Wednesday, April 2, 2008

Raul's Reforms May Strengthen Communism

Raul Castro has started to blaze his own path as leader of Cuba, including launching some initiatives that his older brother Fidel opposed for decades.

Restrictions on the ownership of personal electronic goods like computers, DVD players and cell phones have been lifted, as have bans that kept average Cubans out of the countries' resort spas and hotels that are so popular with foreign tourists. The government also is letting private corporations have access to some state-held farmland. All were moves that Fidel resisted taking because he feared they would lead to the development of social classes within Cuba and undermine his vision of a socialist state based on equality. Raul’s reforms are similar to ones put in place by the communist governments in China and Vietnam that helped to spur the growth of the economies in both nations.

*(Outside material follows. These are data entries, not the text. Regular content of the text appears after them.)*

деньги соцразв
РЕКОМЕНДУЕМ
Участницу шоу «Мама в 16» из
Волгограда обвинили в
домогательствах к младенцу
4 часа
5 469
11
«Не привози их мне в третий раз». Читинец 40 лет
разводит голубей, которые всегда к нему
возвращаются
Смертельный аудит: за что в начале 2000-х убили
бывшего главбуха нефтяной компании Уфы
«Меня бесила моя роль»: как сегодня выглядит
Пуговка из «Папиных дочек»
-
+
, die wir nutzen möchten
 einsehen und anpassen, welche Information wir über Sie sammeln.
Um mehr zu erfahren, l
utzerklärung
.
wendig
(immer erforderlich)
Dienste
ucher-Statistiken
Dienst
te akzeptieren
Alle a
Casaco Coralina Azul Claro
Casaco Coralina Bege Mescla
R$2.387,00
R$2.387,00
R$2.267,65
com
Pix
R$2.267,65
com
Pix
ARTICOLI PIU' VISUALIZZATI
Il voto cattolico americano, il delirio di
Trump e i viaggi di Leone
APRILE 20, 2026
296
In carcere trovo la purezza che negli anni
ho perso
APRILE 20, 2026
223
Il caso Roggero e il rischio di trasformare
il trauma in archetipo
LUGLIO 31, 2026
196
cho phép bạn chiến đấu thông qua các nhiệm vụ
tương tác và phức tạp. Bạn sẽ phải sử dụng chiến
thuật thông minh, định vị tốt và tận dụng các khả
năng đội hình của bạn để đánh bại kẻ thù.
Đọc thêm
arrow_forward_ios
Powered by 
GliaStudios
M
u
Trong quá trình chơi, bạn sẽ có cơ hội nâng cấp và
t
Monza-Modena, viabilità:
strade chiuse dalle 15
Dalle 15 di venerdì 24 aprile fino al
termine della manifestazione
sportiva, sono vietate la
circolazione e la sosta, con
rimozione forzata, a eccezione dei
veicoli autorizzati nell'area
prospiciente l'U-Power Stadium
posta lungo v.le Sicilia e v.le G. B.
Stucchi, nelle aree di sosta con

The reforms boosted Raul's popularity and could in the long run strengthen Cuba's communist government. Cubans of course know about the DVD players and cell phones that the were previously prevented from owning. Giving them access to these goods is a symbolic way of showing that the country is moving forward. And the idea of providing the people with food and entertainment as a way of gaining their loyalty is a strategy that goes back to the time of the Roman Empire.

Critics of Cuba's communist government though point out that even though people can now buy more goods, low salaries will still keep them out of the hands of most Cubans, and that this could just make people more frustrated at their government and prompt them to call for even more changes.